From 6585f49841ada637b0811e0aadcf93132fff7001 Mon Sep 17 00:00:00 2001
From: Jey Kottalam <jey@cs.berkeley.edu>
Date: Wed, 21 Aug 2013 14:51:56 -0700
Subject: Update build docs

---
 README.md                   | 46 +++++++++++++++++++++++++++++++++++++++++----
 docs/building-with-maven.md | 35 +++++++++++++++++++++++-----------
 docs/running-on-yarn.md     | 20 +++++++-------------
 3 files changed, 73 insertions(+), 28 deletions(-)

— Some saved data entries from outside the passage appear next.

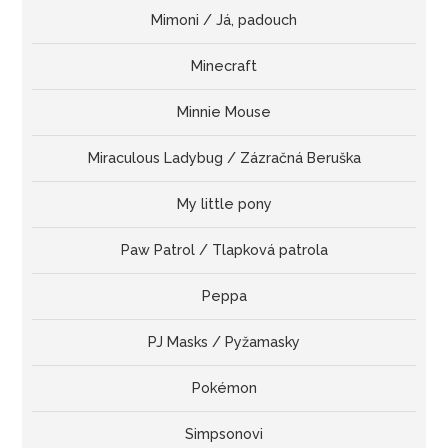
Mimoni / Já, padouch
Minecraft
Minnie Mouse
Miraculous Ladybug / Zázračná Beruška
My little pony
Paw Patrol / Tlapková patrola
Peppa
PJ Masks / Pyžamasky
Pokémon
Simpsonovi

diff --git a/README.md b/README.md
index 1dd96a0a4a..1e388ff380 100644
--- a/README.md
+++ b/README.md
@@ -16,7 +16,7 @@ Spark requires Scala 2.9.3 (Scala 2.10 is not yet supported). The project is
 built using Simple Build Tool (SBT), which is packaged with it. To build
 Spark and its example programs, run:
 
-    sbt/sbt package
+    sbt/sbt package assembly
 
 Spark also supports building using Maven. If you would like to build using Maven,
 see the [instructions for building Spark with Maven](http://spark-project.org/docs/latest/building-with-maven.html)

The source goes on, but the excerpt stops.